## Exercise details
Set down the listing exactly as given, minus images.
╭─ Record set
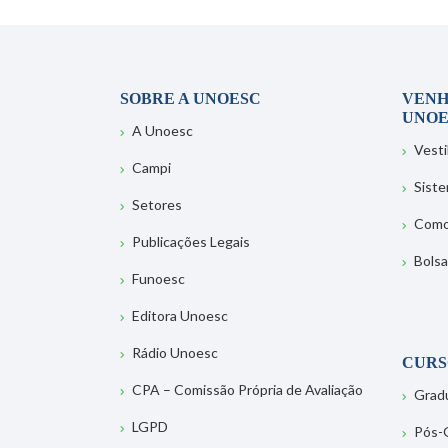
SOBRE A UNOESC
VENH
UNOE
A Unoesc
Vesti
Campi
Sist
Setores
Como
Publicações Legais
Bolsa
Funoesc
Editora Unoesc
Rádio Unoesc
CURS
CPA – Comissão Própria de Avaliação
Grad
LGPD
Pós-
╰─
## Response to this task
SOBRE A UNOESC
VENH
UNOE
A Unoesc
Vesti
Campi
Sist
Setores
Como
Publicações Legais
Bolsa
Funoesc
Editora Unoesc
Rádio Unoesc
CURS
CPA – Comissão Própria de Avaliação
Grad
LGPD
Pós-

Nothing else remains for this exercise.